- Em breve as nossas vozes
devem ser
uma, ou um de nós terá de partir.
Com altivez
aquela mulher como que nos encostava à parede (inexistente naquela rua por onde
passávamos naquele momento). – Vocês não
precisam de álcool, fumos, noites em branco, sexo… precisam antes de lucidez,
luz, Nomes, vida, amor.
Estou cansado de pensar.
- Quem te disse a ti o que precisamos ou não
precisamos?
– despachei eu apreensivo e também preocupado com a dúvida de Jim. Até àquela
noite nunca antes tínhamos sequer ficado um instante que fosse a reflectir
sobre como dar um sentido à vida. Que sentido? Só sabíamos que o que fazíamos,
aquilo que éramos, obedecia às regras que não tinham nunca sido criadas por
delas nunca sequer nos termos lembrado. A noite era o Sol da nossa vida. O sexo
o alimento que nos fazia sobreviver, suportar e aguentar pelo próximo Sol e os
Nomes a única droga que evitávamos sempre de forma espontânea, talvez porque
sabíamos desde sempre que o Sol nunca usa a mesma trajectória exacta dois dias
seguidos. Em tantos anos e tantas noites como aquela nunca nas outras tínhamos
perdido segundo e meio sequer a debruçarmo-nos sobre o modo de encarar a vida.

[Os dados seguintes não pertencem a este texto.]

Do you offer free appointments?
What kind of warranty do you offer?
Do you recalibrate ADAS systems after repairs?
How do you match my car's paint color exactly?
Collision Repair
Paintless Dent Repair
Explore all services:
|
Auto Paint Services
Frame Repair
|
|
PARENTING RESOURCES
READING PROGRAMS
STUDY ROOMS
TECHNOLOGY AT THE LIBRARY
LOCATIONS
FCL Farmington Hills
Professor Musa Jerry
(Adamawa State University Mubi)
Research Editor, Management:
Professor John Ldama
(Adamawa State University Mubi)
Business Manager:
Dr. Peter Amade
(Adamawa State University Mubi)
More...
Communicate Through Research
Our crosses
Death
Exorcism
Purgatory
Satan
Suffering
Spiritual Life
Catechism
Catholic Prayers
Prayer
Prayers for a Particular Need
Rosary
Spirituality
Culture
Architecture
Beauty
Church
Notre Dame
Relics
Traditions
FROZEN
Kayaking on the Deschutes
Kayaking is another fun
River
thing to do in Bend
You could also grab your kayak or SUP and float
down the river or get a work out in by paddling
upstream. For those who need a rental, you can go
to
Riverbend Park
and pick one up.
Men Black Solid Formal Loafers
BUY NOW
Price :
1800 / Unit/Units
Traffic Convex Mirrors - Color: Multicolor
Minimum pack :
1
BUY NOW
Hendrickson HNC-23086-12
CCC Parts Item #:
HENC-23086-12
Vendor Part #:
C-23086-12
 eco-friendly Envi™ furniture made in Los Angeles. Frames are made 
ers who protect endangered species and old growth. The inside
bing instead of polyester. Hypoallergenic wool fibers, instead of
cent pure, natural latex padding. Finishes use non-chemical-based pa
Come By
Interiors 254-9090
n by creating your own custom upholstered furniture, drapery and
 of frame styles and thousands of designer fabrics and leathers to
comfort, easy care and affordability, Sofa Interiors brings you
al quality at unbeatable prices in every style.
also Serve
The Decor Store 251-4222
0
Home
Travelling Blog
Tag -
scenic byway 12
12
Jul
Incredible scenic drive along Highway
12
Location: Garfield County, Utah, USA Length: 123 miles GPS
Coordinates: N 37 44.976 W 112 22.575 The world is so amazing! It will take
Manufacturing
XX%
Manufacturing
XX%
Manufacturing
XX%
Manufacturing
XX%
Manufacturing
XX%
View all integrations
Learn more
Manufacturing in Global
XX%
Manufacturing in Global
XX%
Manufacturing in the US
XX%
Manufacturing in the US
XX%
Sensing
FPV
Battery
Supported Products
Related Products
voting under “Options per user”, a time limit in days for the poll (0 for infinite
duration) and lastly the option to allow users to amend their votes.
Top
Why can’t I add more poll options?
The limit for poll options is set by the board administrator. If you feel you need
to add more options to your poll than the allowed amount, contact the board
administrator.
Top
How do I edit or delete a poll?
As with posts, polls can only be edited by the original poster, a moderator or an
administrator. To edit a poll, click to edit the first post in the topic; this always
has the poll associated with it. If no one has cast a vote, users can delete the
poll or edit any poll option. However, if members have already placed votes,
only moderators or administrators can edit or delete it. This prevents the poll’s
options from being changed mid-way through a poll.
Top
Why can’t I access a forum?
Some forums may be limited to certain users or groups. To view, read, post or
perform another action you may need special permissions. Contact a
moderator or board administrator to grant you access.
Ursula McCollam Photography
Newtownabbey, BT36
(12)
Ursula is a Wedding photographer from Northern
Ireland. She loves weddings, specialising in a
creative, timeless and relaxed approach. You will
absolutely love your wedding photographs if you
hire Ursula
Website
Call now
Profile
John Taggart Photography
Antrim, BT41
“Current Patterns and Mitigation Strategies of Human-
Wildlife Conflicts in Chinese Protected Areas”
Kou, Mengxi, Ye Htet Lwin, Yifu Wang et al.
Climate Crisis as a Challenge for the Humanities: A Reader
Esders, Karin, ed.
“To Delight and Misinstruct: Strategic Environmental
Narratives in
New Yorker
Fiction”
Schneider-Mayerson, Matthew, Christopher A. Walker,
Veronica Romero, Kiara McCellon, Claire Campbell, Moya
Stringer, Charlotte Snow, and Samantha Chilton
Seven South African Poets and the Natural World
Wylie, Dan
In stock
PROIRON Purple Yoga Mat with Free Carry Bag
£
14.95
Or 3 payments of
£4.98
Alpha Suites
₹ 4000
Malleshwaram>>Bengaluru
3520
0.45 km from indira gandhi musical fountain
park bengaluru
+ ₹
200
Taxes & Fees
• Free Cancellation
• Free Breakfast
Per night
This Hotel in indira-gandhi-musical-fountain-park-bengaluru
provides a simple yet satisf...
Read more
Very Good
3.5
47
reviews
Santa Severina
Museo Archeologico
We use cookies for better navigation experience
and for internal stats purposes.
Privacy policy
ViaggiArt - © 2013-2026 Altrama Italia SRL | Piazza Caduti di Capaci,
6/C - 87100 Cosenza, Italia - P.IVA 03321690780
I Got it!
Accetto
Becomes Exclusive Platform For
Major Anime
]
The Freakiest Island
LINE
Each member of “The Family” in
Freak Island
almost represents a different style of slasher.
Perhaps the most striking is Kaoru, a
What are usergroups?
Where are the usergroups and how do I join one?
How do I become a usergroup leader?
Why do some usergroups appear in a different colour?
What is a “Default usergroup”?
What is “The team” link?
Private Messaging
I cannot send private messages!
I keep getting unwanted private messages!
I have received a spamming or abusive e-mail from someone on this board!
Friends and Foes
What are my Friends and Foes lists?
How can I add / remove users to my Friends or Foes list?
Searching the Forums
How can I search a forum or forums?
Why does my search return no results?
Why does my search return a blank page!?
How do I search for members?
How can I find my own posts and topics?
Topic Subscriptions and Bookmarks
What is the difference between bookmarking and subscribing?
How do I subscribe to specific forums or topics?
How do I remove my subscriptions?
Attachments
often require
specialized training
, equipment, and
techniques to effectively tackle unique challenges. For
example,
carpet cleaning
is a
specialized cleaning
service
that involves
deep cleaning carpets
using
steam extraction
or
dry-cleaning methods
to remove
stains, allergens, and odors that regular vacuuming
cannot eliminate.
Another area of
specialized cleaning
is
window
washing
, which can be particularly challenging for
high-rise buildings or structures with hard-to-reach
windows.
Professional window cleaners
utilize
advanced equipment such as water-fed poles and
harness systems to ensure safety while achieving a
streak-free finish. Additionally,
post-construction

Muito menos imaginaríamos que pudesse ser aquela mulher, fruto do acaso como
tantas outras que já tinham passado por nós nas mesmas circunstâncias, que nos
iria alertar para essa situação. Jim e eu não temos idade. Nunca tivemos, nunca
teremos. Conhecemo-nos sem nos lembrarmos sequer desde quando e ficaremos
juntos até quando for. Eu sou Ele, Ele é Jim, os dois somos um e cada um de nós
tem a sua atitude, o seu modo de encarar as situações, contudo quase nunca
diferentes na forma de as olhar e abordar. Somos irmãos de sangue, gémeos
verdadeiros filhos de pais diferentes. Ele é ruivo, eu sou moreno, Ele é alto,
eu sou baixo. Ele é Jim, eu sou eu. Mas somos iguais.
E vim ter contigo
à procura de paz
E vim ter contigo
à procura de ouro
E vim ter contigo
à procura de mentiras
E deste-me febre
& sabedoria
& gritos
& dor
& estaremos aqui
no dia seguinte
no dia seguinte
&
Amanhã
sei bem o
que nos esperava. O mesmo de todos os dias. Ou de todas as noites, digamos
assim. Só aquela mulher não tinha entendido. Mas como poderia? Não nos conhece
de lado nenhum. Não sabe quem é Jim. Nunca me viu antes. Quem pensa ela que é? Para onde nos quer levar? Continuo apreensivo
naquele momento, mas curiosamente Jim não e isso ainda me deixa pior. Até ali
eu era aquele que mais rapidamente se deixava arrastar. Jim sempre fora o mais
firme. Sempre fora Ele que guiara e não o contrário. Quanto muito deixava-me
pegar no volante quando se sentia dominado por alguma das fraquezas naturais
que apoquentam o ser humano depois de muitos excessos e longas horas desafiando
a ordem natural das coisas. Não mais que isso. Daí aquele estranho momento que
se confunde com o sentimento. Tudo o que eu digo está certo. Tudo o que eu
penso é adequado. É como se Ele pela primeira vez não estivesse ali
verdadeiramente presente. E Jim não é tipo para adormecer primeiro que eu. Poderia estar enfeitiçado? Talvez aquela
mulher lhe tivesse rogado alguma praga ou lhe tenha dado alguma coisa para ingerir
que eu não reparei. Ou, quem sabe, Jim esteja simplesmente a fraquejar. Nem dei
conta do quanto andei até ao momento em que ela me desperta dos meus
pensamentos – é aqui que vivo. –
Olhei em volta e vi que Jim ainda estava extasiado com o que observava. – Esta é a rua do amor.